_YOUR ASSIGNMENT_
Word for word, copy the line that contains "Locate an element" and each line after it in the data below. Pictures stay out of the copy.

_AVAILABLE DATA_
[Start of section]
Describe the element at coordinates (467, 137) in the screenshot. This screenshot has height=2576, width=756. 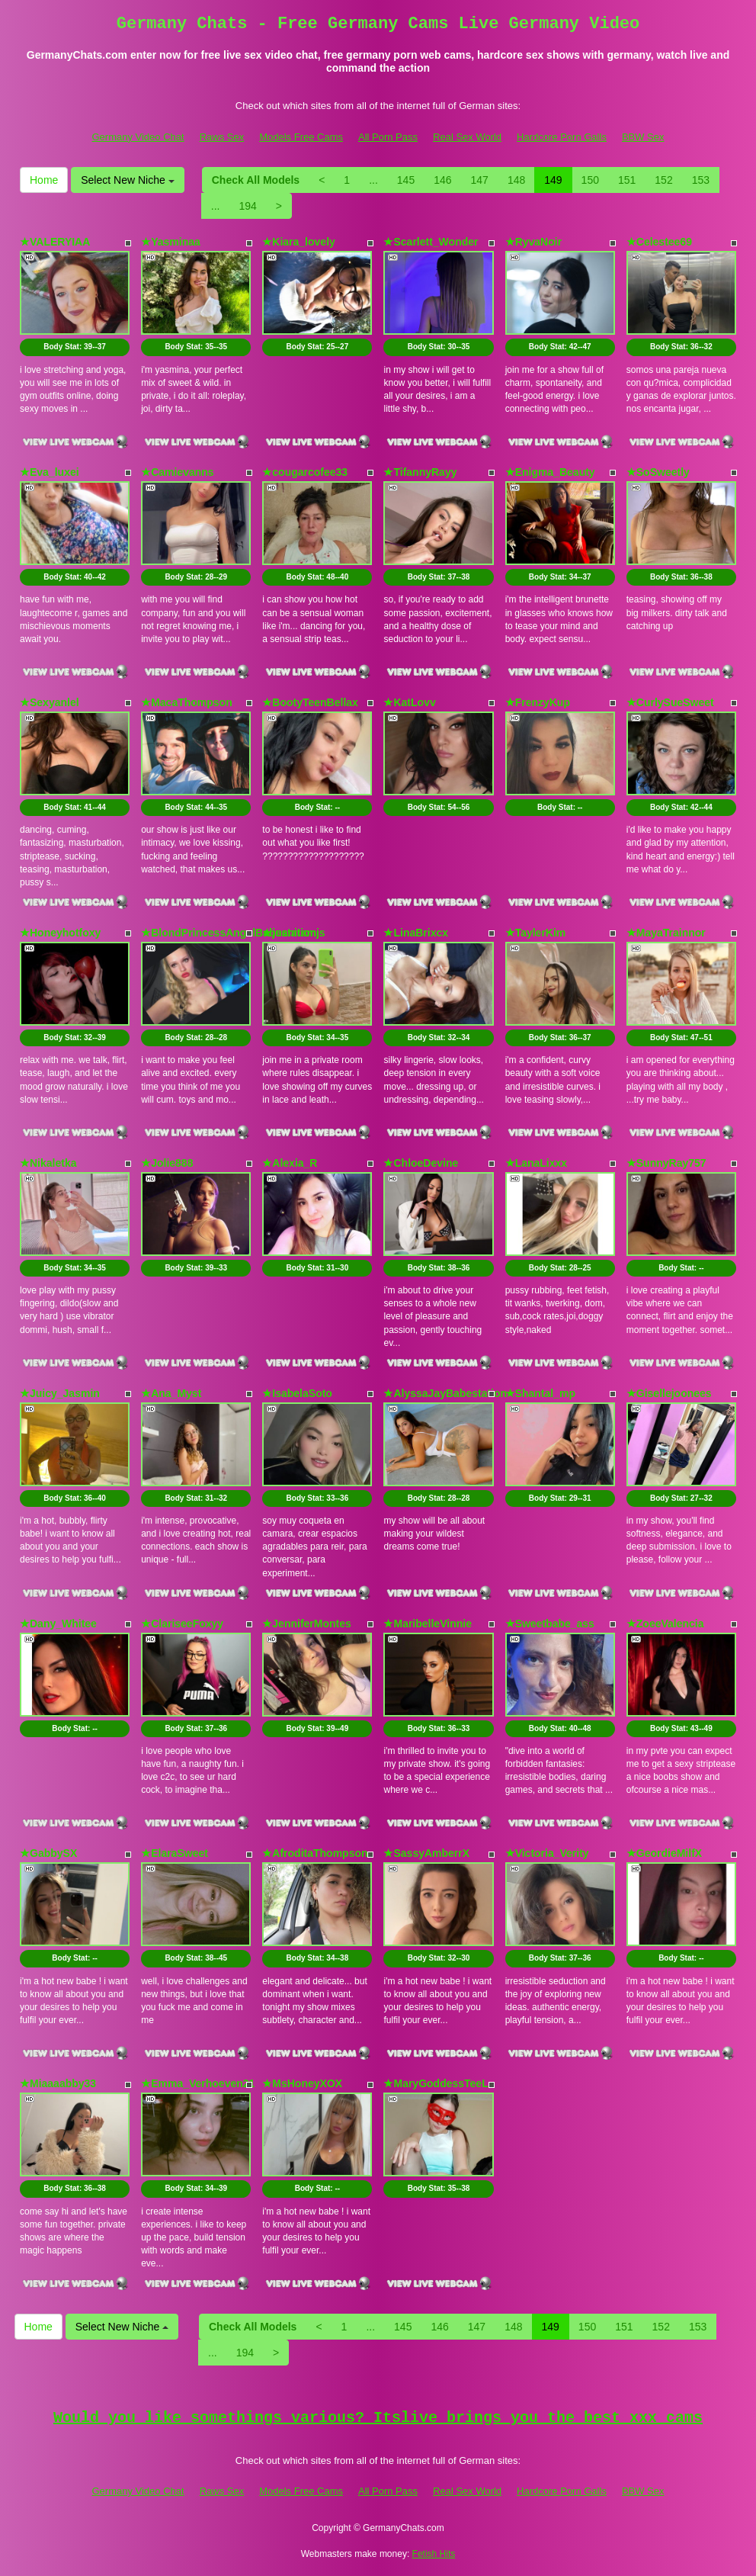
I see `Real Sex World` at that location.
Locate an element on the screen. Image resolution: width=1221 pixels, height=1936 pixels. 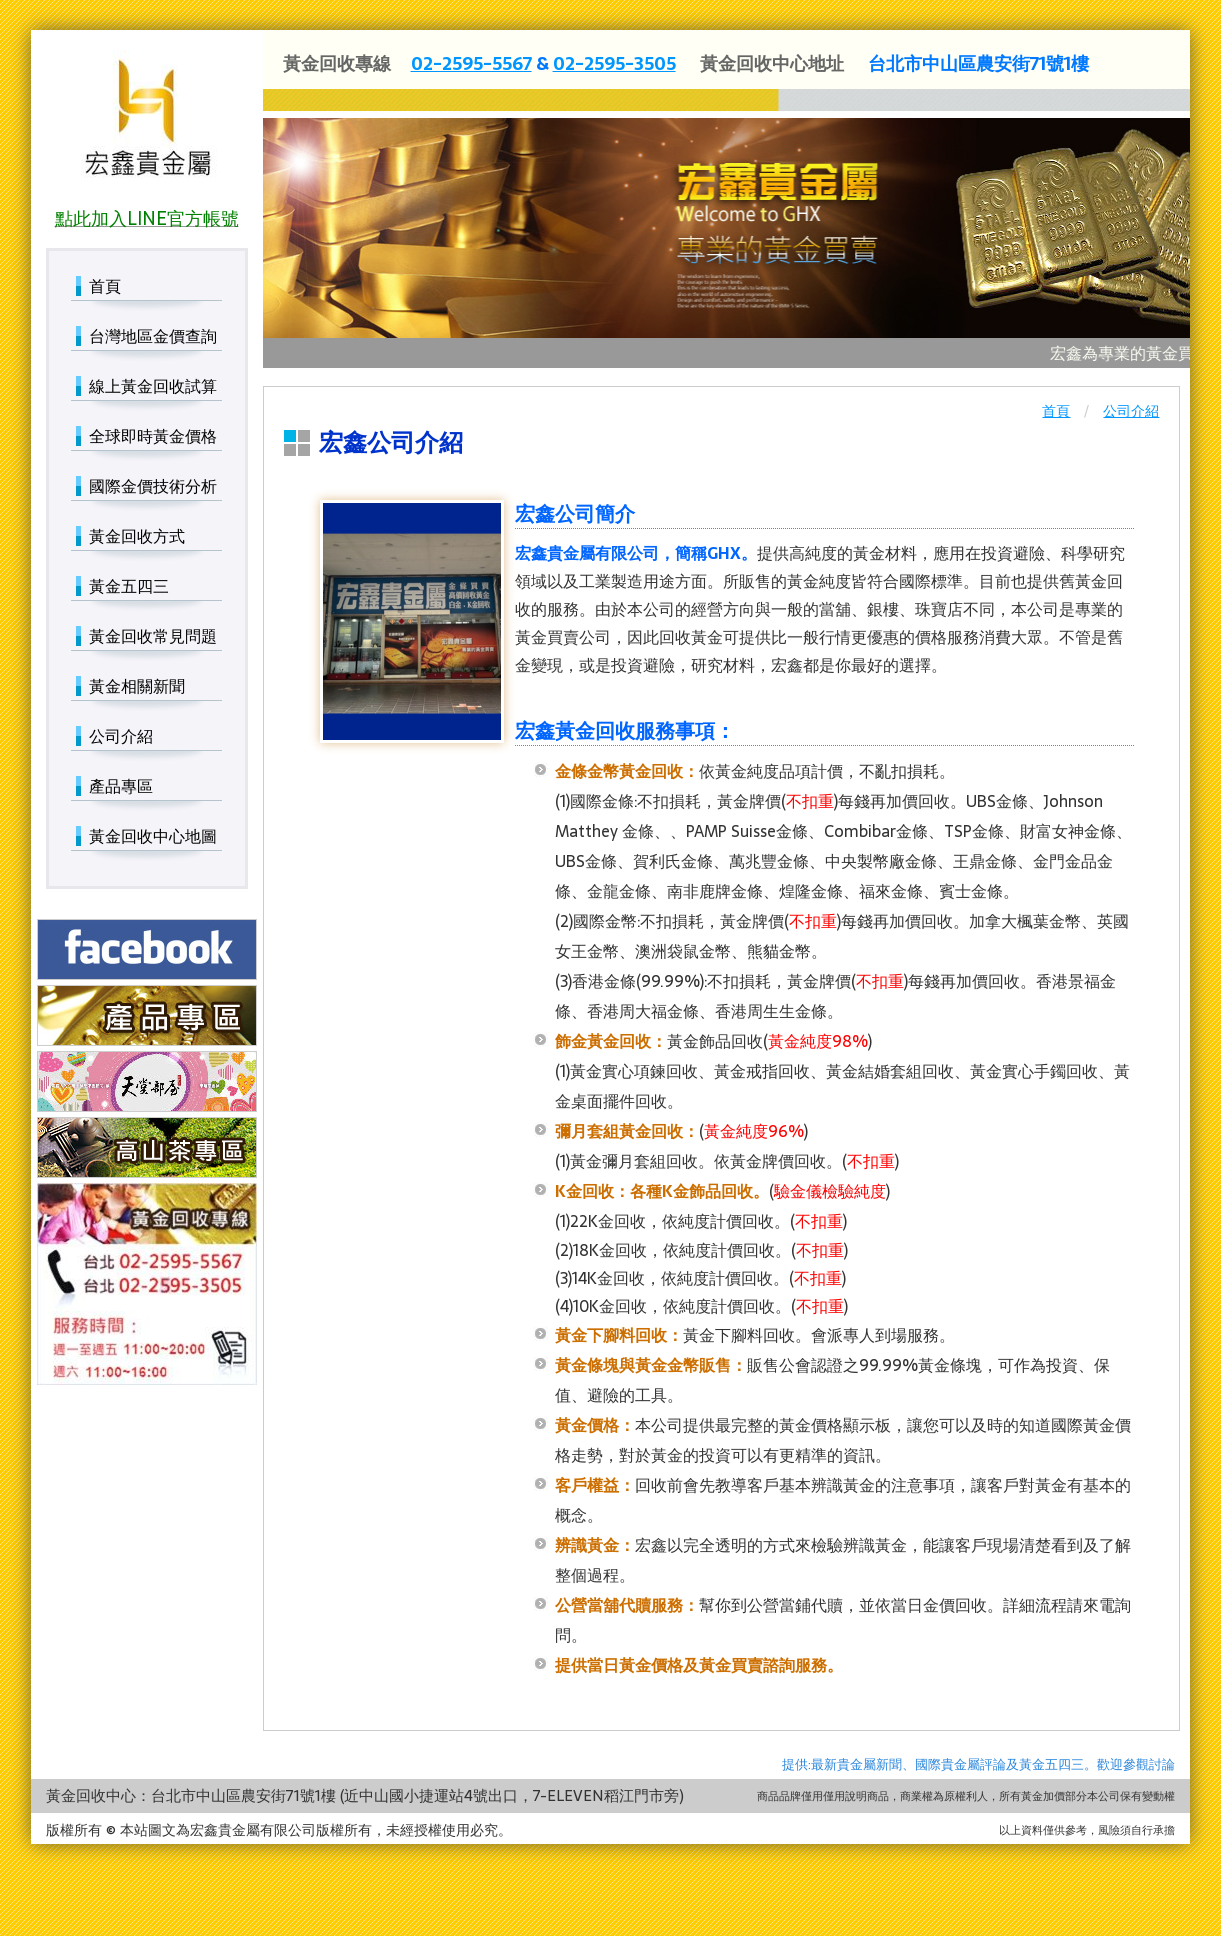
線上黃金回收試算 is located at coordinates (153, 386).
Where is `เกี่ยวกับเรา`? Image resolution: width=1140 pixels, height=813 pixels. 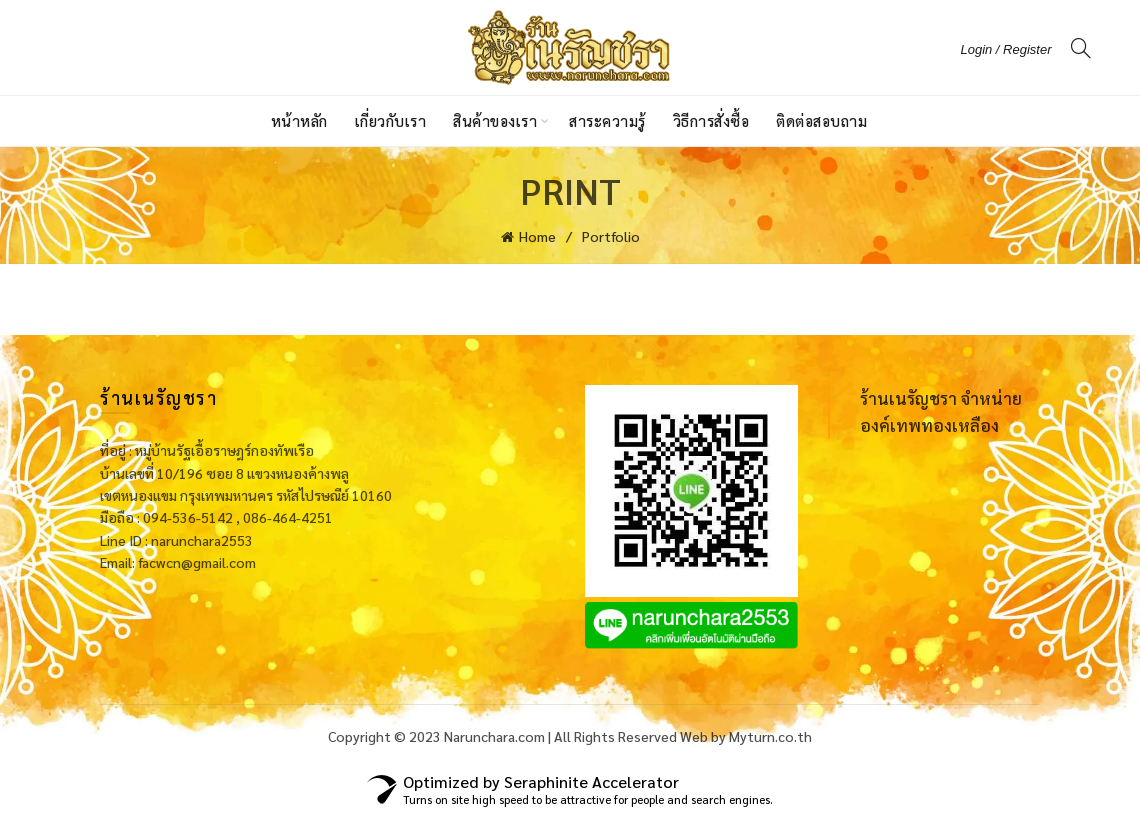
เกี่ยวกับเรา is located at coordinates (391, 120).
[End of section]
_TASK RESULT_
Locate an element on the screen. Image resolution: width=1221 pixels, height=1936 pixels. 
線上黃金回收試算 is located at coordinates (153, 386).
Where is `เกี่ยวกับเรา`? Image resolution: width=1140 pixels, height=813 pixels. 
เกี่ยวกับเรา is located at coordinates (391, 120).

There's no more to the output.